Abrió el sobre con infinita ternura. Estaba lacrado. Letra menuda y dubitativa. Acarició el bonito papel veneciano y las palabras allí escritas:
«Tus labios son el diario en el que escribo mis momentos de felicidad».
Sonrió, pero el verso no pareció convencerla del todo. El vapor del agua caliente había nublado ya por completo los cristales. Desde la amplia bañera, sumergida en sales y espumas con olor a lavanda, apenas podía intuir el parpadeo de las luces tenues de la calle. Sonaba de fondo una música suave, un solo lastimero de trompeta, jazz que en lugar de cauterizar heridas echa sal en ellas. Como si estuvieran perfectamente coordinados, tras muchas horas de ensayo, la sirena de un carguero procedente de Marghera se sumó al quejido melancólico de la trompeta. Un tintineo en las ventanas delataba la lluvia que empezaba a caer con fuerza, dibujando infinidad de círculos que parecían dianas sobre las tranquilas aguas del canal.
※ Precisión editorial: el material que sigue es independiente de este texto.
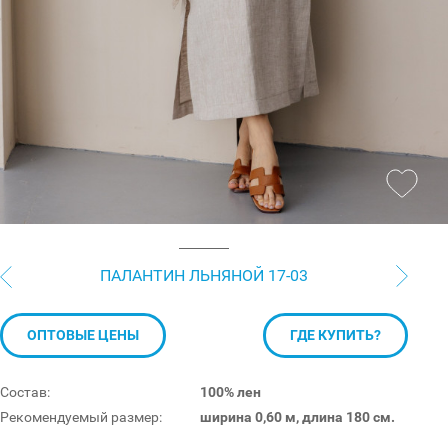
ПАЛАНТИН ЛЬНЯНОЙ 17-03
ОПТОВЫЕ ЦЕНЫ
ГДЕ КУПИТЬ?
Состав:
100% лен
Рекомендуемый размер:
ширина 0,60 м, длина 180 см.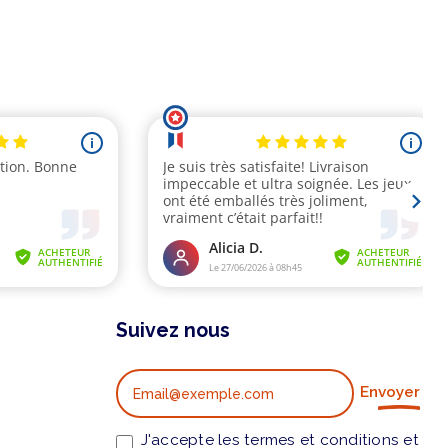
Suivez nous
Envoyer
J'accepte les termes et conditions et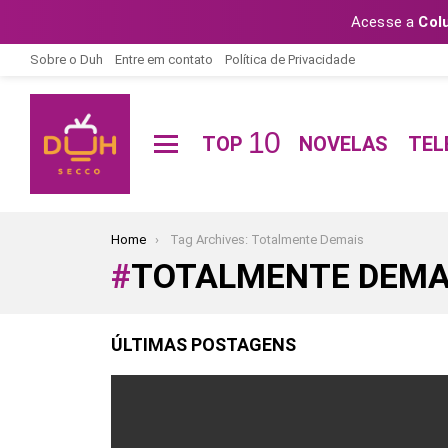
Acesse a
Col
Sobre o Duh
Entre em contato
Política de Privacidade
10
TOP
NOVELAS
TEL
Menu
You are here:
Home
Tag Archives: Totalmente Demais
TOTALMENTE DEMA
ÚLTIMAS POSTAGENS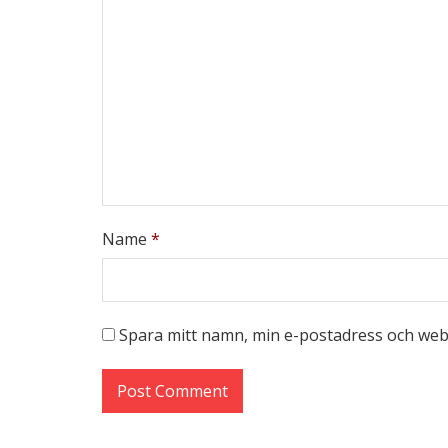
Name
*
Spara mitt namn, min e-postadress och webb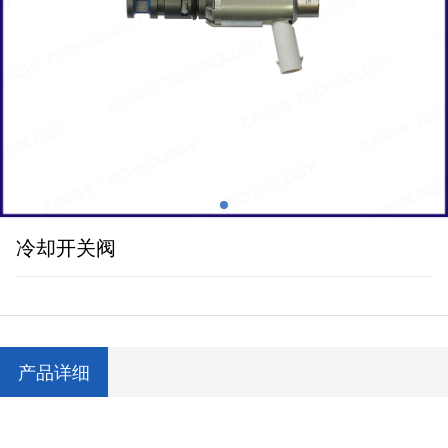
冷却开关阀
产品详细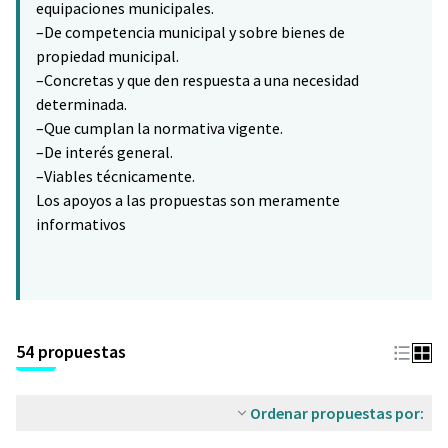
equipaciones municipales.
–De competencia municipal y sobre bienes de
propiedad municipal.
–Concretas y que den respuesta a una necesidad
determinada.
–Que cumplan la normativa vigente.
–De interés general.
–Viables técnicamente.
Los apoyos a las propuestas son meramente
informativos
54 propuestas
Ordenar propuestas por: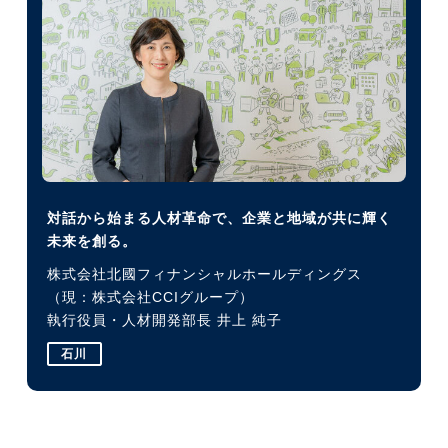
対話から始まる人材革命で、企業と地域が共に輝く
未来を創る。
株式会社北國フィナンシャルホールディングス
（現：株式会社CCIグループ）
執行役員・人材開発部長 井上 純子
石川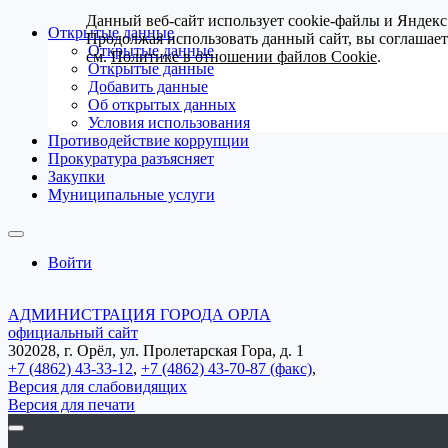
Данный веб-сайт использует cookie-файлы и Яндекс
Открытые данные
Продолжая использовать данный сайт, вы соглашае
Открытые данные
см.
Политике в отношении файлов Cookie
.
Открытые данные
Добавить данные
Об открытых данных
Условия использования
Противодействие коррупции
Прокуратура разъясняет
Закупки
Муниципальные услуги
Войти
АДМИНИСТРАЦИЯ ГОРОДА ОРЛА
официальный сайт
302028, г. Орёл, ул. Пролетарская Гора, д. 1
+7 (4862) 43-33-12
,
+7 (4862) 43-70-87 (факс)
,
Версия для слабовидящих
Версия для печати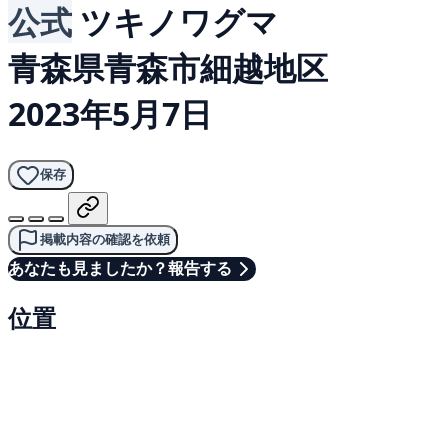
公式
ツキノワグマ
青森県青森市細越地区
2023年5月7日
保存
掲載内容の確認を依頼
あなたも見ましたか？報告する
位置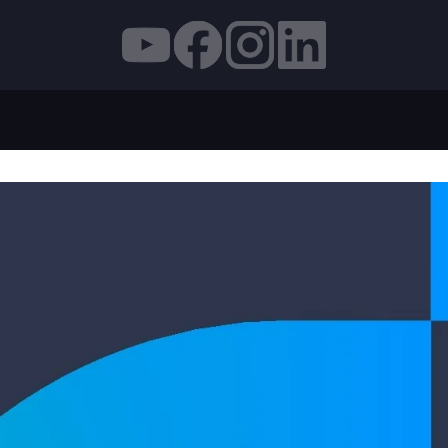
IDERANÇA EM INOVAÇÃO DE FIBRA ÓPTICA COM A P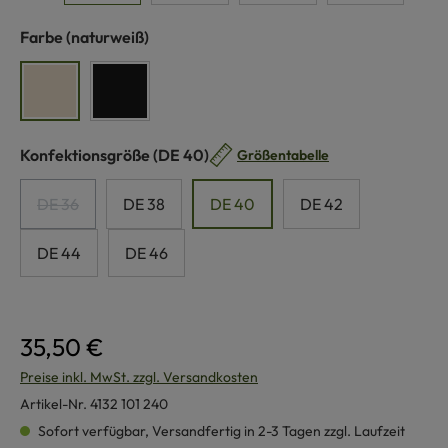
auswählen
Farbe
(naturweiß)
naturweiß
schwarz
auswählen
Konfektionsgröße
(DE 40)
Größentabelle
DE 36
DE 38
DE 40
DE 42
(Diese Option ist zurzeit nicht verfügbar.)
DE 44
DE 46
35,50 €
Preise inkl. MwSt. zzgl. Versandkosten
Artikel-Nr.
4132 101 240
Sofort verfügbar, Versandfertig in 2-3 Tagen zzgl. Laufzeit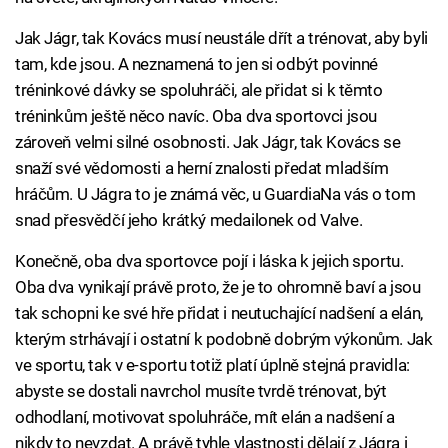
Jak Jágr, tak Kovács musí neustále dřít a trénovat, aby byli
tam, kde jsou. A neznamená to jen si odbýt povinné
tréninkové dávky se spoluhráči, ale přidat si k těmto
tréninkům ještě něco navíc. Oba dva sportovci jsou
zároveň velmi silné osobnosti. Jak Jágr, tak Kovács se
snaží své vědomosti a herní znalosti předat mladším
hráčům. U Jágra to je známá věc, u GuardiaNa vás o tom
snad přesvědčí jeho krátký medailonek od Valve.
Konečně, oba dva sportovce pojí i láska k jejich sportu.
Oba dva vynikají právě proto, že je to ohromně baví a jsou
tak schopni ke své hře přidat i neutuchající nadšení a elán,
kterým strhávají i ostatní k podobně dobrým výkonům. Jak
ve sportu, tak v e-sportu totiž platí úplně stejná pravidla:
abyste se dostali navrchol musíte tvrdě trénovat, být
odhodlaní, motivovat spoluhráče, mít elán a nadšení a
nikdy to nevzdat. A právě tyhle vlastnosti dělají z Jágra i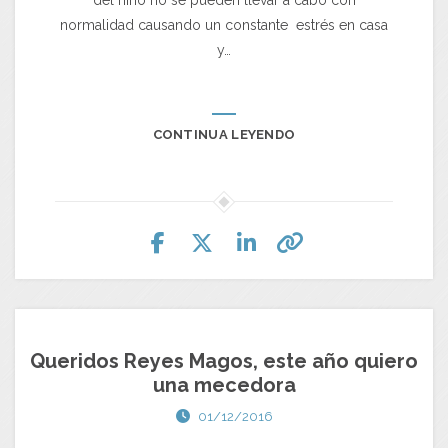
normalidad causando un constante estrés en casa
y…
CONTINUA LEYENDO
Queridos Reyes Magos, este año quiero
una mecedora
01/12/2016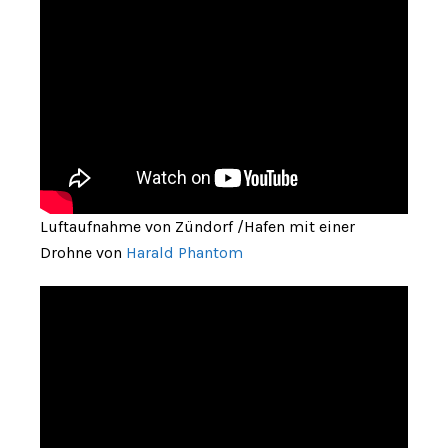
Luftaufnahme von Zündorf /Hafen mit einer
Drohne von
Harald Phantom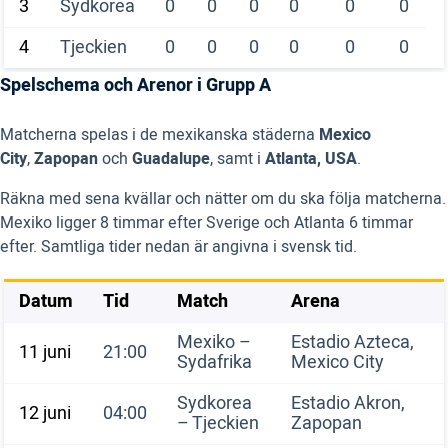
3
Sydkorea
0
0
0
0
0
0
4
Tjeckien
0
0
0
0
0
0
Spelschema och Arenor i Grupp A
Matcherna spelas i de mexikanska städerna
Mexico
City
,
Zapopan
och
Guadalupe
, samt i
Atlanta, USA
.
Räkna med sena kvällar och nätter om du ska följa matcherna.
Mexiko ligger 8 timmar efter Sverige och Atlanta 6 timmar
efter. Samtliga tider nedan är angivna i svensk tid.
Datum
Tid
Match
Arena
Mexiko –
Estadio Azteca,
11 juni
21:00
Sydafrika
Mexico City
Sydkorea
Estadio Akron,
12 juni
04:00
– Tjeckien
Zapopan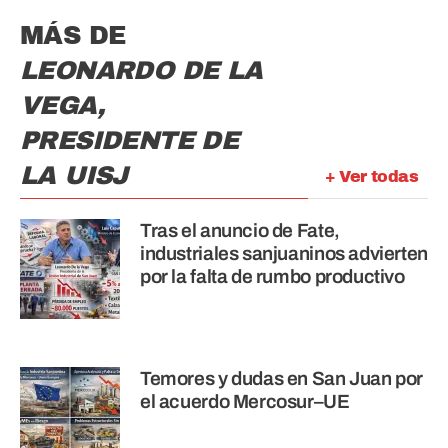
MÁS DE
LEONARDO DE LA
VEGA,
PRESIDENTE DE
LA UISJ
+ Ver todas
Tras el anuncio de Fate,
industriales sanjuaninos advierten
por la falta de rumbo productivo
Temores y dudas en San Juan por
el acuerdo Mercosur–UE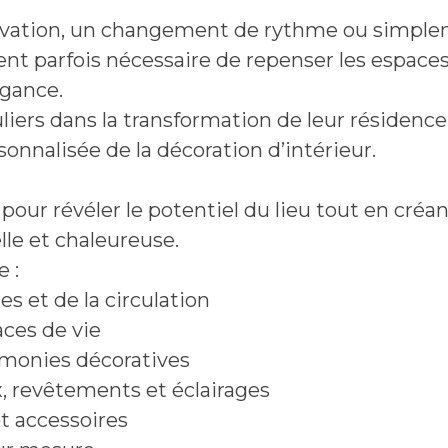
ovation, un changement de rythme ou simplem
evient parfois nécessaire de repenser les espac
égance.
iers dans la transformation de leur résidence 
onnalisée de la décoration d’intérieur.
pour révéler le potentiel du lieu tout en cré
le et chaleureuse.
 :
s et de la circulation
ces de vie
armonies décoratives
x, revêtements et éclairages
t accessoires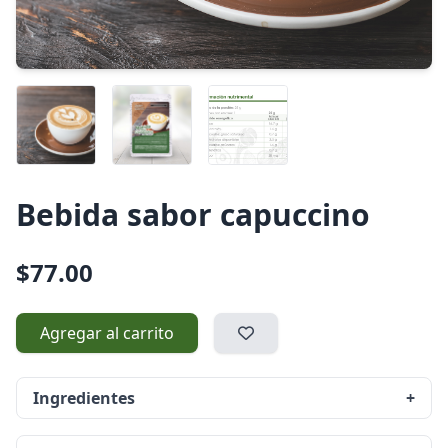
Bebida sabor capuccino
$77.00
Agregar al carrito
Ingredientes
+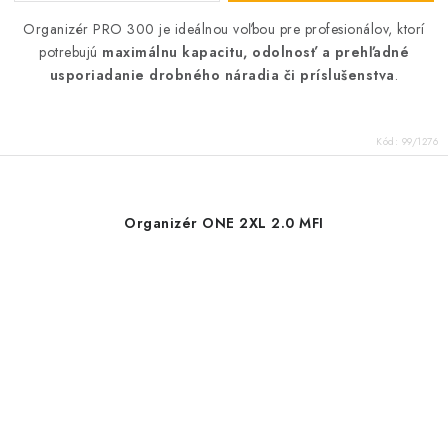
Organizér PRO 300 je ideálnou voľbou pre profesionálov, ktorí
potrebujú
maximálnu kapacitu, odolnosť a prehľadné
usporiadanie drobného náradia či príslušenstva
.
Kód:
99/1276
Organizér ONE 2XL 2.0 MFI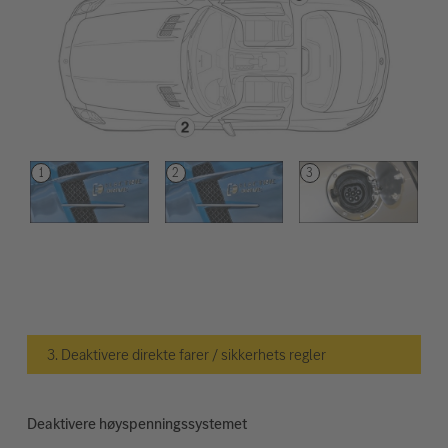
3. Deaktivere direkte farer / sikkerhets regler
Deaktivere høyspenningssystemet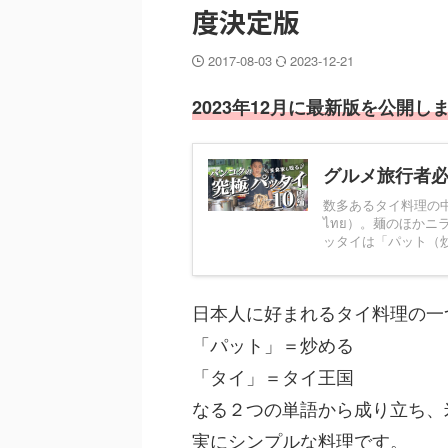
度決定版
2017-08-03
2023-12-21
2023年12月に最新版を公開し
グルメ旅行者必
数多あるタイ料理の中
ไทย）。麺のほか
ッタイは「パット（炒
日本人に好まれるタイ料理の一
「パット」＝炒める
「タイ」＝タイ王国
なる２つの単語から成り立ち、
実にシンプルな料理です。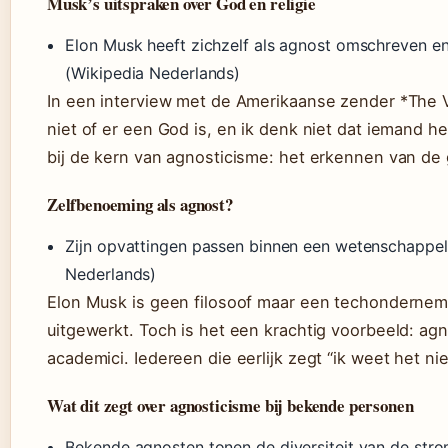
Musk’s uitspraken over God en religie
Elon Musk heeft zichzelf als agnost omschreven en
(Wikipedia Nederlands)
In een interview met de Amerikaanse zender *The V
niet of er een God is, en ik denk niet dat iemand he
bij de kern van agnosticisme: het erkennen van de
Zelfbenoeming als agnost?
Zijn opvattingen passen binnen een wetenschappel
Nederlands)
Elon Musk is geen filosoof maar een techondernemer
uitgewerkt. Toch is het een krachtig voorbeeld: ag
academici. Iedereen die eerlijk zegt “ik weet het niet
Wat dit zegt over agnosticisme bij bekende personen
Bekende agnosten tonen de diversiteit van de str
Sumergió la cabeza por completo bajo las aguas calientes de la bañera. Ese era uno de sus lugares favoritos en el mundo, allí, adonde apenas llegaban muy amortiguados los sonidos del exterior. Le gustaba aguantar la respiración y pasar un largo rato tumbada, sintiendo el calor y el olor de las sales de baño. Y es que Keiko había aprendido que la felicidad y el placer consisten en algo tan sencillo como pasar del frío al calor, ya sea el del hogar, el de una manta que nos cubra, o el de alguien que te abrigue el corazón.
Envuelta en un albornoz mullido, el pelo aún mojado, descalza sobre las alfombras persas, Keiko comienza el ritual de cada noche. Enciende las velas, prepara las bebidas, cambia la música de trompeta por un violonchelo aún más melancólico, distribuye con mimo los almohadones sobre la enorme cama vestida con finísimas sábanas de hilo blanco.
Después, sentada frente al tocador, se maquilla muy levemente, apenas los ojos y los labios. Y así, con todos los elementos del teatro de la poesía y el placer preparados, suena el timbre y llega el elegido de la noche.